Extracted records:
---

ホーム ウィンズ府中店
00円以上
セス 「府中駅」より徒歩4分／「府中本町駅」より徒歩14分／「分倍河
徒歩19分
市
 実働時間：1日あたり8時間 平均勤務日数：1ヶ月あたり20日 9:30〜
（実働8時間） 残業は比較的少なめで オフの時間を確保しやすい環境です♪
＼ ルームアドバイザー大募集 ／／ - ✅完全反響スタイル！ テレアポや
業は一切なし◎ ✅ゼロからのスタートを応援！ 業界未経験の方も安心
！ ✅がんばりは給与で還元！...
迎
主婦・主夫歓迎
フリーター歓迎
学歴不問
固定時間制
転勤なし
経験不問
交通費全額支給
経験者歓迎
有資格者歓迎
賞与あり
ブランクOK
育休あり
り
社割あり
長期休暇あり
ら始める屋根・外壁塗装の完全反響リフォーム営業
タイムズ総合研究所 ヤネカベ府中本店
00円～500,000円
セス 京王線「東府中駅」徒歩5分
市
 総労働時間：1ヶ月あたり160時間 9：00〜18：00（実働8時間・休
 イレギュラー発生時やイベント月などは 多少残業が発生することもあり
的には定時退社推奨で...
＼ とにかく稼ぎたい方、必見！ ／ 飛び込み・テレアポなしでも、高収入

---

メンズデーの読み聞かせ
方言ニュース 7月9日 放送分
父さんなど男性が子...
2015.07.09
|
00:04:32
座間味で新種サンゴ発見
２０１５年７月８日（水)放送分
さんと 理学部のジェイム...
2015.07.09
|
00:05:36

---

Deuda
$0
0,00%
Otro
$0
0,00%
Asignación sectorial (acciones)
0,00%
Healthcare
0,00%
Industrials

---

**The problem:**
Using only the entries above, output the line with "総労働時間：1ヶ月あたり160時間 9：00〜18：00（実働8時間・休", the line with "とにかく稼ぎたい方、必見！ ／ 飛び込み・テレアポなしでも、高収入", and all lines between them, exactly as they stand.

**Solution to this exercise:**
 総労働時間：1ヶ月あたり160時間 9：00〜18：00（実働8時間・休
 イレギュラー発生時やイベント月などは 多少残業が発生することもあり
的には定時退社推奨で...
＼ とにかく稼ぎたい方、必見！ ／ 飛び込み・テレアポなしでも、高収入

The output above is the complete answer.